I determined that I would have a conversation with him the next day sharing the feeling that I had.  Saturday morning he woke me up by coming on to my bed and saying"Mom, I had the most interesting dreams last night."  He then shared with me his dreams.  I was fascinated.  I wish that I could record all of the details because I know that I will forget it, but he is very private and has insisted that I not share with anyone these things that he tells me.   Anyway, after his sharing I said, "How interesting!  That fits right in with these feelings I had last night..."

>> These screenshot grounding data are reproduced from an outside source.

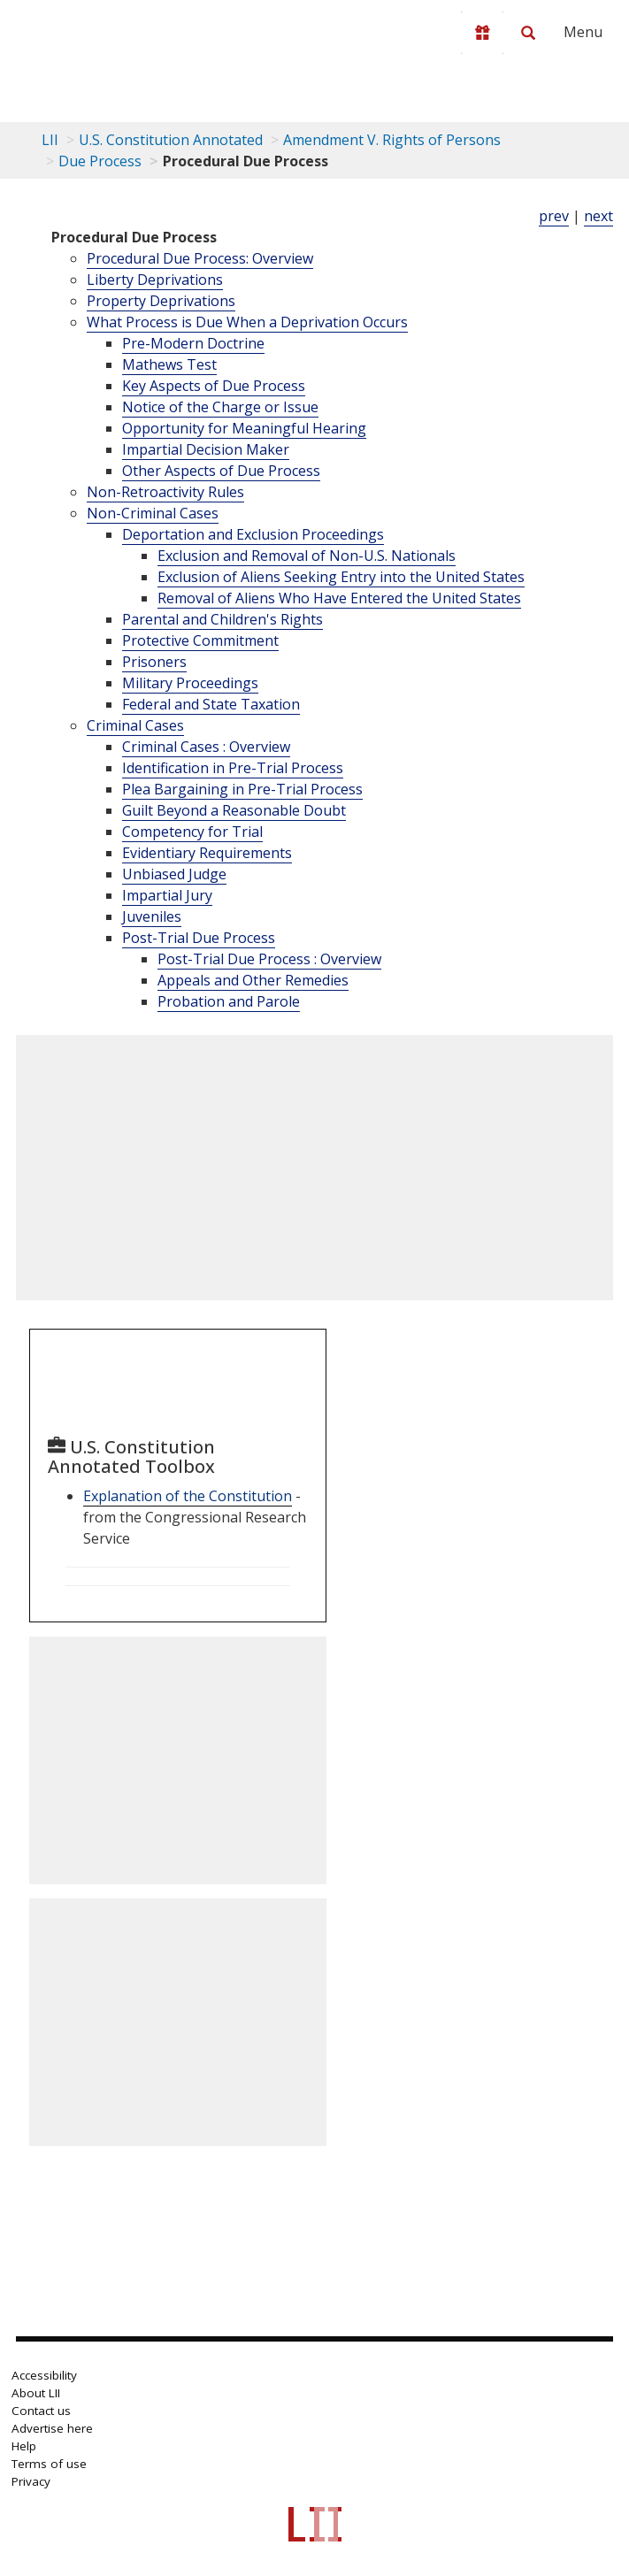  I want to click on Military Proceedings, so click(190, 683).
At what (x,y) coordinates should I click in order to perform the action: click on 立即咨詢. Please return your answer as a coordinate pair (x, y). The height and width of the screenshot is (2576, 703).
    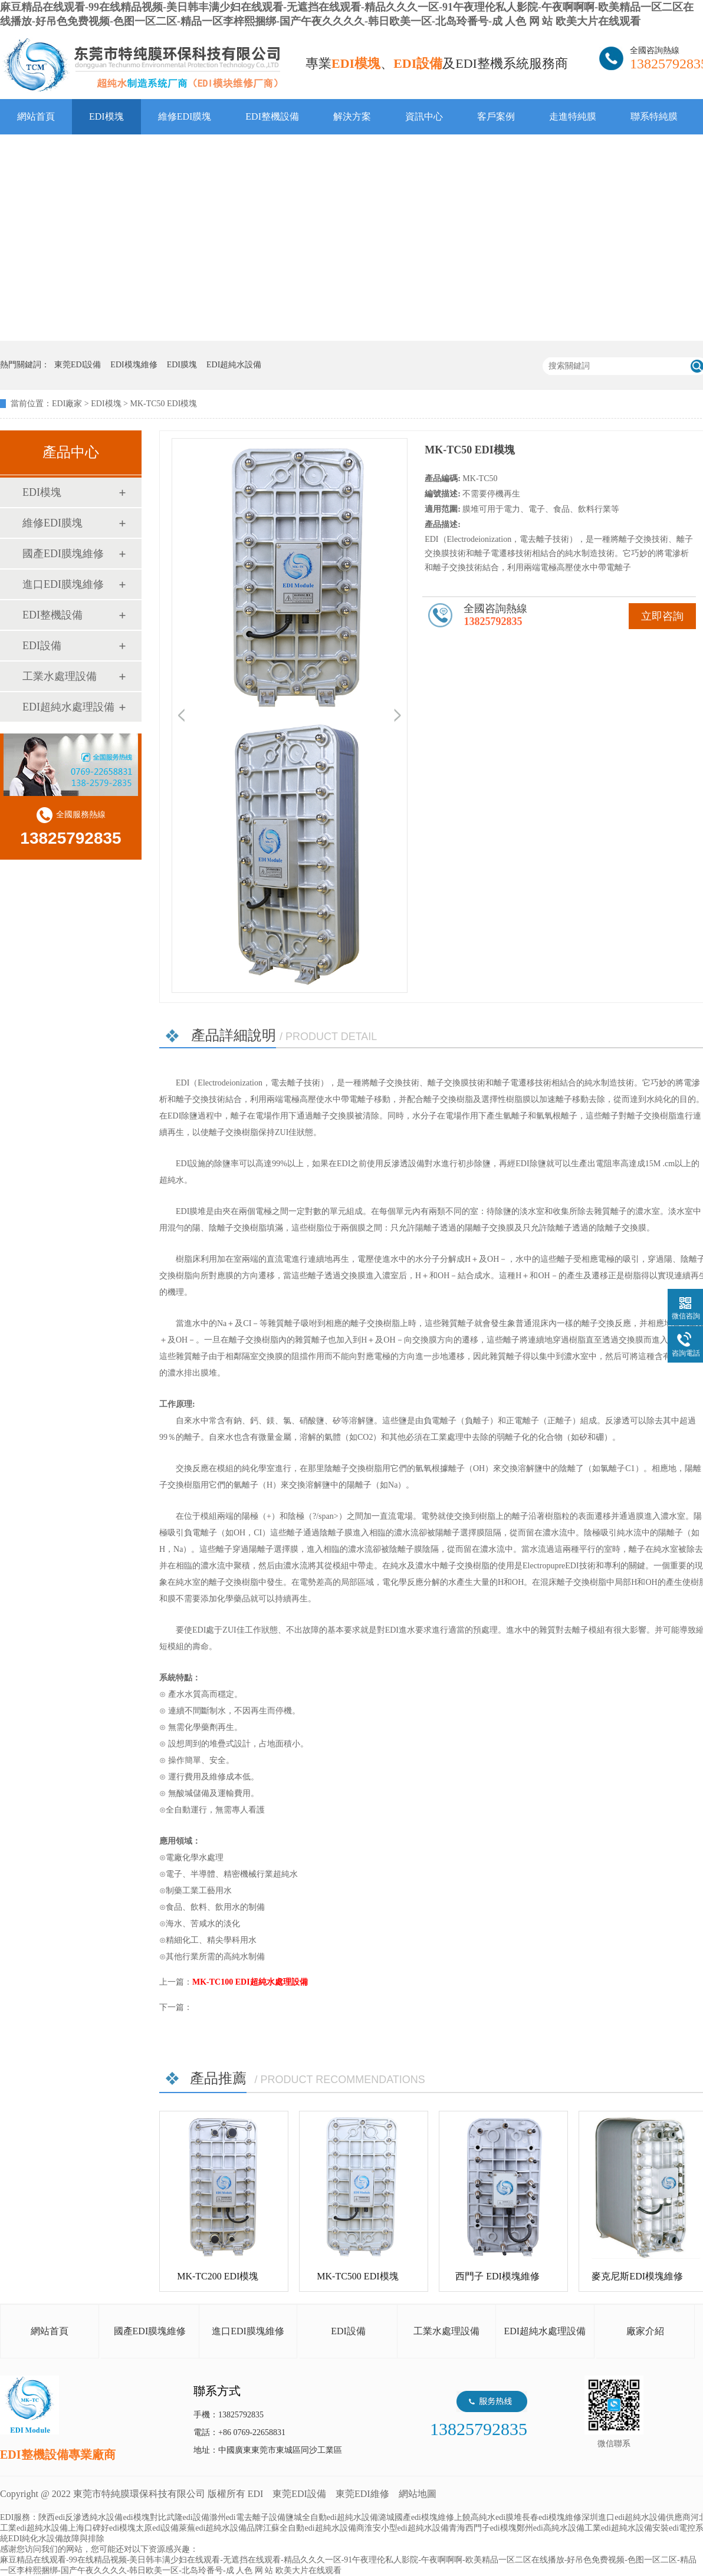     Looking at the image, I should click on (662, 616).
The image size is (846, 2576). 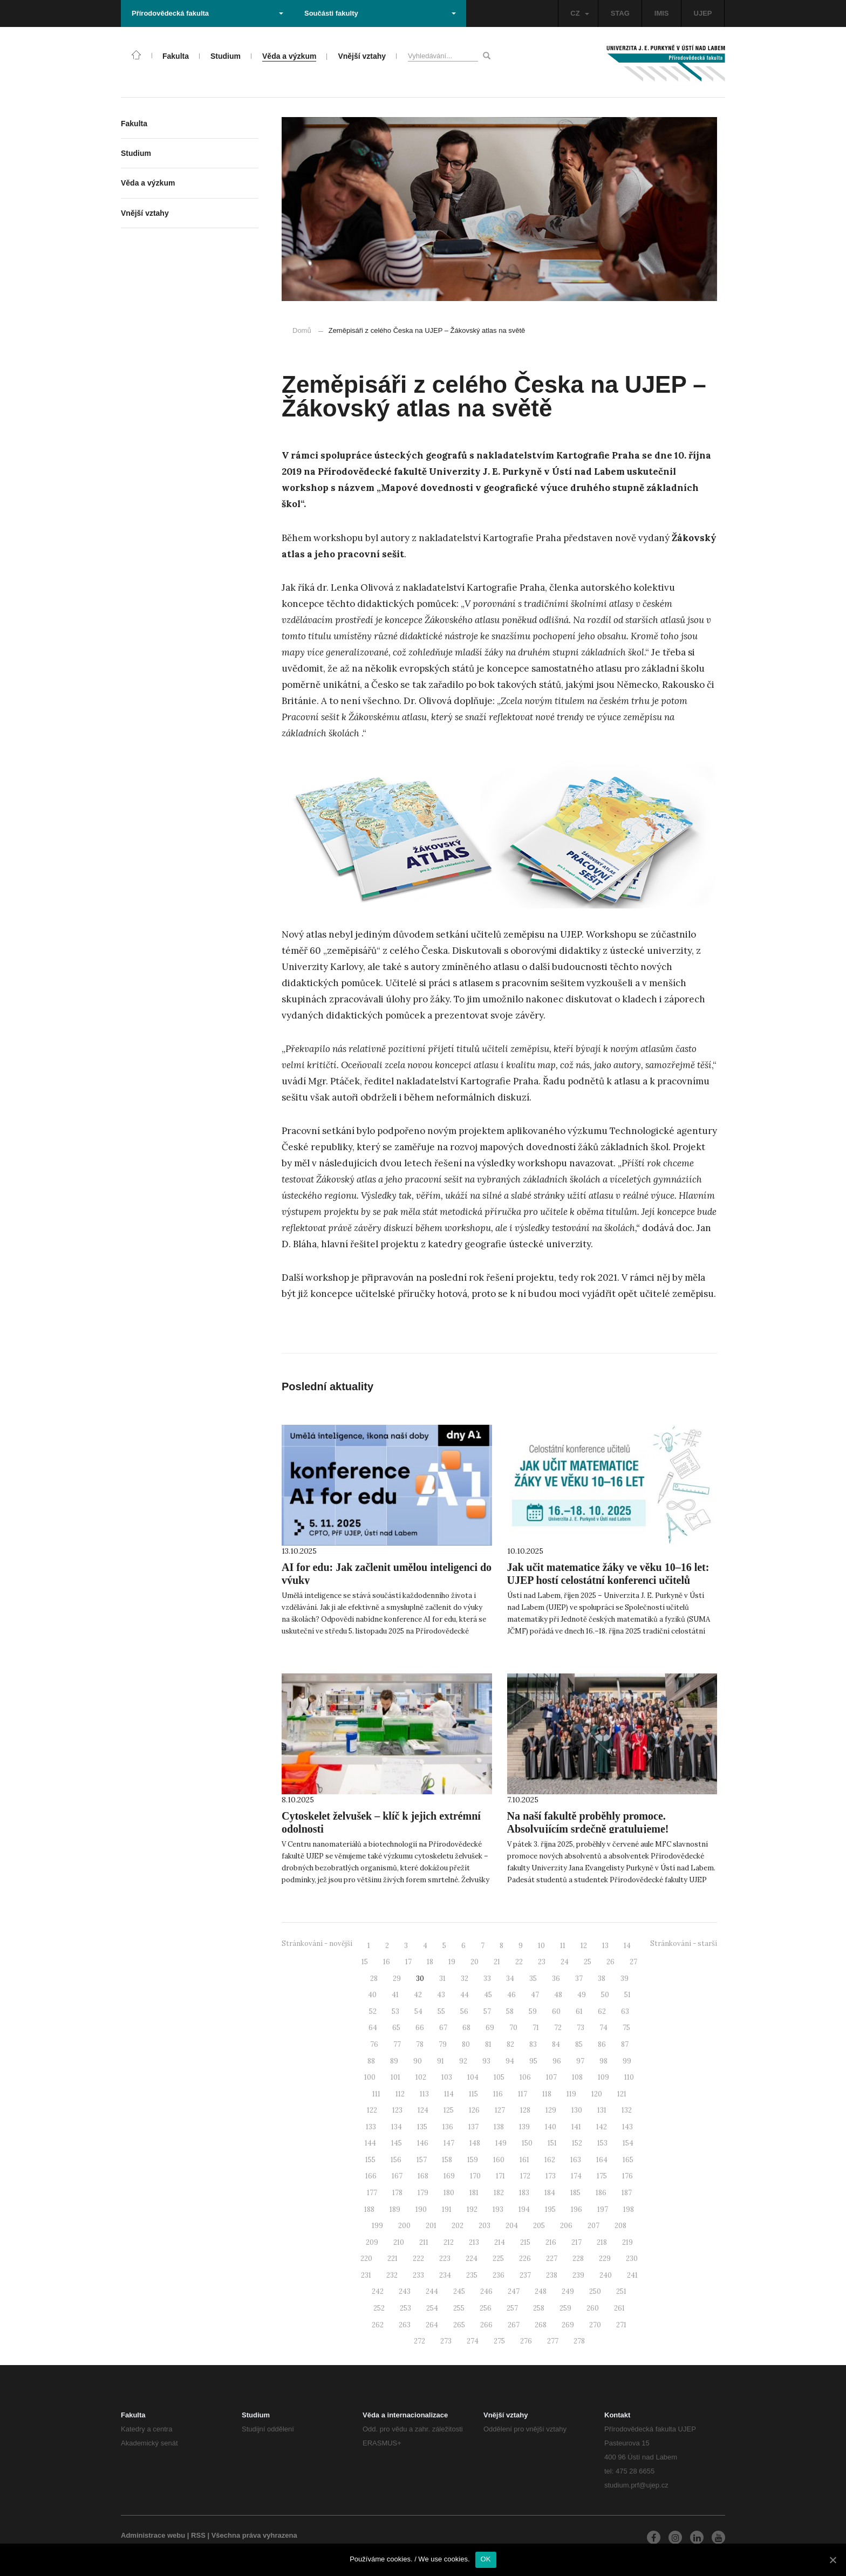 What do you see at coordinates (595, 2324) in the screenshot?
I see `270` at bounding box center [595, 2324].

It was a wonderful conversation.  I was sure it was going to be a wonderful day, but it felt much more like I was raising Calvin and Hobbs rather than Joseph in Egypt.  So, who am I raising?  Both, I think.  I love to write about my experiences as a mother, because in the writing I begin to see life more clearly.   Saturday I felt oppressed about him trying to get out of cleaning, fighting taking a shower, etc.  Today, as I write, I feel blessed.  I feel like I am living the dream.  I get to raise a  typical, adventure-loving boy as well as a very special spirit.